Spellinc finds city masters of word

And you thought 'chauvinistic', 'diaphanous', 'lissom', 'loquacious' and 'ostentatious' are tough nuts to crack?

Our Correspondent Published 15.04.16, 12:00 AM
Spellinc city winners Anish Roy and GS Vishnu of Little Flower School receive their gift cheque in Jamshedpur on Thursday. Picture by Bhola Prasad

And you thought 'chauvinistic', 'diaphanous', 'lissom', 'loquacious' and 'ostentatious' are tough nuts to crack?

Meet two Class X students of Little Flower School, Jamshedpur, who can spell them to the letter.

Defeating 182 students from 91 schools from across the city, Anish Roy and G.S. Vishnu won the city finale of the 17th National Spellinc Competition - an inter-school spelling contest organised by Linc Pen and Plastics - at Michael John Auditorium in Bistupur on Thursday.

This was the third time Spellinc, which covers 11 cities with over 600 schools and 6.5 lakh students in Classes VIII-X, was organised in Jamshedpur.

Six teams, comprising two students each, from Little Flower School, Hill Top School, Loyola School, Jusco School South Park, Vidya Bharati Chinmaya Vidyalaya and JH Tarapore School qualified for the city finals, clearing a preliminary round of spellings and anagrams.

The final comprised six rounds - rapid fire, direct spelling, anagram, crossword, making words and picking the right word out of given choices.

Little Flower School will now compete in the nationals along with other city winners in Calcutta on May 14.

Anish and Vishnu together received a gift cheque of Rs 10,000, Kindle e-books and gift hampers worth Rs 5,000 each. First runner-up Hill Top received Kindle e-books and gift hampers worth Rs 5,000 each while second runner-up Loyola received the gift hampers only.

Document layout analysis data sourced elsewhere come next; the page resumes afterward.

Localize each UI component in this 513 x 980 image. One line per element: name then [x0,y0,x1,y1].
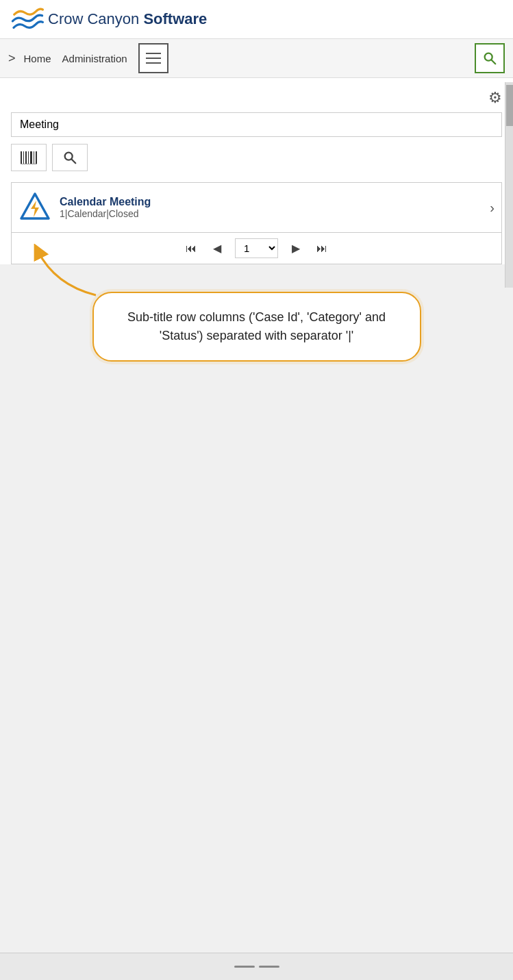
nav-chevron-icon[interactable]: > [8,51,16,66]
svg-rect-2 [21,151,22,164]
result-chevron-icon: › [490,200,495,216]
svg-rect-5 [28,151,29,164]
search-btn-icon [62,150,77,165]
menu-line-3 [146,62,161,64]
svg-marker-13 [31,201,39,217]
nav-home[interactable]: Home [21,51,54,66]
callout-area: Sub-title row columns ('Case Id', 'Categ… [0,292,513,362]
svg-rect-9 [21,164,37,164]
logo-text: Crow Canyon Software [48,10,207,28]
menu-line-1 [146,53,161,54]
menu-button[interactable] [138,43,168,73]
page-select[interactable]: 1 2 3 [235,238,278,258]
bottom-line-2 [259,966,279,968]
bottom-line-1 [234,966,255,968]
callout-text: Sub-title row columns ('Case Id', 'Categ… [127,310,386,342]
next-page-button[interactable]: ▶ [289,240,303,256]
scrollbar-thumb[interactable] [506,85,513,126]
svg-rect-4 [25,151,27,164]
barcode-button[interactable] [11,144,47,171]
logo-icon [11,7,44,32]
svg-rect-3 [23,151,24,164]
svg-line-11 [72,160,76,164]
search-input[interactable] [11,112,502,137]
svg-rect-8 [36,151,37,164]
bottom-bar [0,953,513,980]
nav-search-button[interactable] [475,43,505,73]
barcode-icon [19,150,38,165]
callout-bubble: Sub-title row columns ('Case Id', 'Categ… [92,292,421,362]
svg-rect-7 [34,151,34,164]
search-input-row [11,112,502,137]
scrollbar[interactable] [505,82,513,288]
btn-row [11,144,502,171]
search-button[interactable] [52,144,88,171]
main-content: ⚙ [0,78,513,264]
header: Crow Canyon Software [0,0,513,39]
svg-rect-6 [30,151,32,164]
first-page-button[interactable]: ⏮ [183,241,199,256]
nav-admin[interactable]: Administration [60,51,130,66]
settings-row: ⚙ [11,89,502,107]
last-page-button[interactable]: ⏭ [314,241,330,256]
navbar: > Home Administration [0,39,513,78]
logo-area: Crow Canyon Software [11,7,207,32]
result-title: Calendar Meeting [60,196,481,208]
result-text-area: Calendar Meeting 1|Calendar|Closed [60,196,481,219]
result-icon [18,191,51,224]
svg-line-1 [492,60,496,64]
menu-line-2 [146,58,161,59]
gear-button[interactable]: ⚙ [488,89,502,107]
search-icon [482,51,497,66]
result-subtitle: 1|Calendar|Closed [60,208,481,219]
result-item[interactable]: Calendar Meeting 1|Calendar|Closed › [11,182,502,233]
callout-arrow-icon [27,244,110,299]
prev-page-button[interactable]: ◀ [210,240,224,256]
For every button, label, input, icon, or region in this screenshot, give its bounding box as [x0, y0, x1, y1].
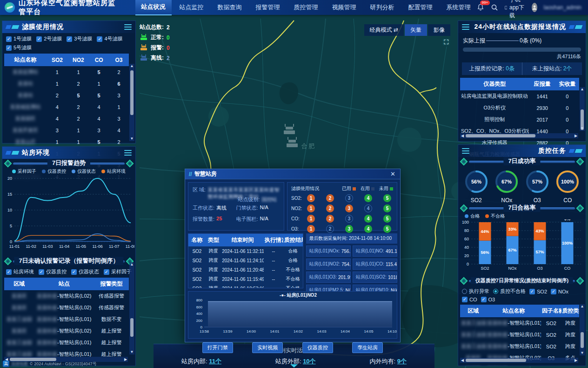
nav-item-站点状况[interactable]: 站点状况 — [135, 0, 172, 15]
abnormal-table-scrollbar[interactable]: ▲ ▼ — [580, 304, 585, 355]
bottom-stat-value[interactable]: 9个 — [397, 358, 407, 365]
factor-checkbox-NOx[interactable]: ✓NOx — [551, 289, 568, 294]
collapse-triangle-icon[interactable] — [290, 364, 298, 368]
nav-item-质控管理[interactable]: 质控管理 — [288, 0, 324, 15]
checkbox-label: O3 — [488, 297, 495, 302]
factor-checkbox-CO[interactable]: ✓CO — [462, 297, 477, 302]
nav-item-报警管理[interactable]: 报警管理 — [250, 0, 286, 15]
alarm-checkbox-仪器质控[interactable]: ✓仪器质控 — [39, 268, 67, 275]
abnormal-table-hscrollbar[interactable]: ◀ ▶ — [460, 358, 578, 363]
table-row[interactable]: 某某工业园某某街道-智慧站房(L01)SO2跨度 — [460, 341, 579, 352]
map-mode-经典模式 ⇄[interactable]: 经典模式 ⇄ — [364, 24, 404, 36]
legend-item-仪器状态[interactable]: 仪器状态 — [72, 168, 96, 175]
close-icon[interactable]: ✕ — [389, 170, 396, 177]
diamond-icon[interactable] — [576, 204, 584, 212]
diamond-icon[interactable] — [126, 160, 134, 168]
nav-item-数据查询[interactable]: 数据查询 — [212, 0, 248, 15]
diamond-icon[interactable] — [460, 158, 468, 166]
table-row[interactable]: 某某区某某街道-智慧站房(L02)传感器报警 — [4, 302, 129, 313]
modal-titlebar[interactable]: // 智慧站房 ✕ — [185, 169, 400, 179]
missing-stations-stat[interactable]: 未上报站点: 2个 — [522, 62, 582, 75]
alarm-checkbox-站房环境[interactable]: ✓站房环境 — [6, 268, 34, 275]
menu-icon[interactable] — [124, 23, 132, 31]
legend-swatch — [12, 170, 16, 173]
table-row[interactable]: SO2跨度2024-11-06 11:32:11--合格 — [188, 246, 303, 256]
table-row[interactable]: O3分析仪29300 — [460, 102, 579, 114]
table-row[interactable]: 某某监测站1152 — [4, 66, 129, 78]
qc-cell: SO2 — [188, 265, 206, 274]
table-row[interactable]: SO2跨度2024-11-06 10:53:19--不合格 — [188, 284, 303, 288]
table-row[interactable]: 站房电流监测及电源控制联动14410 — [460, 90, 579, 102]
legend-label: 仪器状态 — [77, 168, 96, 175]
nav-item-视频管理[interactable]: 视频管理 — [326, 0, 362, 15]
table-row[interactable]: 某某站1216 — [4, 78, 129, 89]
map-mode-影像[interactable]: 影像 — [428, 24, 450, 36]
filter-checkbox-5号滤膜[interactable]: ✓5号滤膜 — [6, 44, 32, 51]
nav-item-配置管理[interactable]: 配置管理 — [402, 0, 439, 15]
instrument-table-hscrollbar[interactable]: ◀ ▶ — [460, 133, 578, 138]
radio-执行异常[interactable]: 执行异常 — [462, 288, 489, 295]
nav-item-研判分析[interactable]: 研判分析 — [364, 0, 401, 15]
diamond-icon[interactable] — [4, 258, 12, 266]
table-row[interactable]: 某某区某某街道-智慧站房(L02)传感器报警 — [4, 290, 129, 302]
diamond-icon[interactable] — [4, 160, 12, 168]
table-row[interactable]: 某某工业园某某街道-智慧站房(L01)SO2跨度 — [460, 317, 579, 329]
menu-icon[interactable] — [462, 147, 469, 155]
alarm-checkbox-仪器状态[interactable]: ✓仪器状态 — [71, 268, 99, 275]
diamond-icon[interactable] — [460, 204, 468, 212]
filter-checkbox-4号滤膜[interactable]: ✓4号滤膜 — [97, 35, 122, 42]
app-download-link[interactable]: 手机app下载 — [505, 0, 525, 20]
filter-table-scrollbar[interactable]: ▲ ▼ — [129, 64, 134, 141]
alarm-checkbox-采样因子[interactable]: ✓采样因子 — [104, 268, 132, 275]
column-header: 区域 — [4, 278, 34, 290]
bottom-stat-value[interactable]: 11个 — [209, 358, 221, 365]
search-icon[interactable] — [491, 4, 498, 11]
table-row[interactable]: 某某园区4243 — [4, 113, 129, 124]
filter-checkbox-1号滤膜[interactable]: ✓1号滤膜 — [6, 35, 32, 42]
table-row[interactable]: SO2跨度2024-11-06 11:24:10--合格 — [188, 256, 303, 265]
table-row[interactable]: 某某区某某街道-智慧站房(L02)超上报警 — [4, 325, 129, 337]
diamond-icon[interactable] — [576, 158, 584, 166]
legend-item-仪器质控[interactable]: 仪器质控 — [42, 168, 66, 175]
notification-bell-icon[interactable]: 99+ — [477, 4, 484, 11]
table-row[interactable]: 某某工业园某某街道-智慧站房(L01)SO2跨度 — [460, 329, 579, 341]
diamond-icon[interactable] — [460, 277, 468, 285]
svg-text:80: 80 — [464, 228, 469, 233]
diamond-icon[interactable] — [576, 277, 584, 285]
filter-checkbox-3号滤膜[interactable]: ✓3号滤膜 — [67, 35, 92, 42]
radio-质控不合格[interactable]: 质控不合格 — [493, 288, 526, 295]
menu-icon[interactable] — [462, 23, 469, 31]
table-row[interactable]: 某某工业园某某街道-智慧站房(L01)超上报警 — [4, 348, 129, 358]
factor-checkbox-O3[interactable]: ✓O3 — [481, 297, 495, 302]
alarm-table: 区域站点报警类型某某区某某街道-智慧站房(L02)传感器报警某某区某某街道-智慧… — [2, 278, 135, 358]
legend-item-站房环境[interactable]: 站房环境 — [101, 168, 126, 175]
nav-item-系统管理[interactable]: 系统管理 — [441, 0, 477, 15]
filter-checkbox-2号滤膜[interactable]: ✓2号滤膜 — [36, 35, 62, 42]
nav-item-站点监控[interactable]: 站点监控 — [174, 0, 210, 15]
table-row[interactable]: SO2跨度2024-11-06 11:15:49--不合格 — [188, 274, 303, 284]
table-row[interactable]: SO2跨度2024-11-06 11:20:48--不合格 — [188, 265, 303, 274]
table-row[interactable]: 某某城监测站4241 — [4, 101, 129, 113]
factor-checkbox-SO2[interactable]: ✓SO2 — [529, 289, 547, 294]
table-row[interactable]: 照明控制20170 — [460, 114, 579, 125]
table-row[interactable]: 某某工业园某某街道-智慧站房(L01)超上报警 — [4, 337, 129, 348]
modal-button-实时视频[interactable]: 实时视频 — [252, 342, 283, 353]
table-row[interactable]: 某某工业园某某街道-智慧站房(L01)数据不变 — [4, 313, 129, 325]
map-mode-矢量[interactable]: 矢量 — [405, 24, 427, 36]
instrument-table-scrollbar[interactable]: ▲ ▼ — [580, 87, 585, 131]
legend-item-合格[interactable]: 合格 — [465, 213, 480, 219]
table-row[interactable]: 某某区某某街道-智慧站房(L02)SO2多点 — [460, 364, 579, 366]
alarm-table-scrollbar[interactable]: ▲ ▼ — [129, 262, 134, 354]
table-row[interactable]: 某某开发区3134 — [4, 124, 129, 136]
username[interactable]: laoshan_admin — [544, 4, 581, 11]
modal-button-孪生站房[interactable]: 孪生站房 — [352, 342, 383, 353]
legend-item-采样因子[interactable]: 采样因子 — [12, 168, 36, 175]
fullscreen-icon[interactable]: ⛶ — [444, 38, 448, 46]
modal-button-仪器质控[interactable]: 仪器质控 — [302, 342, 333, 353]
avatar[interactable] — [532, 3, 537, 12]
bottom-stat-value[interactable]: 10个 — [303, 358, 315, 365]
modal-button-打开门禁[interactable]: 打开门禁 — [202, 342, 233, 353]
table-row[interactable]: 某某站2553 — [4, 89, 129, 101]
menu-icon[interactable] — [124, 149, 132, 157]
legend-item-不合格[interactable]: 不合格 — [485, 213, 505, 219]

Organiser Ajay Agarwal said Spellinc promoted the habit of reading and writing as words were the basic foundation of any text. "We have kept the registration free. Also, we try to make it interesting so that more students can participate and understand the importance of spellings," said Agarwal, CEO of Infinity Events, Calcutta, which organised the contest in Jamshedpur.

Winner Vishnu said it was a great learning experience. "We never imagined that we would beat so many students. I am feeling excited. It was fabulous. We looked at spellings from a different angle, which helped us spell them correctly. But, it is just half the battle won. We have to prepare for the national-level competition now," the boy added.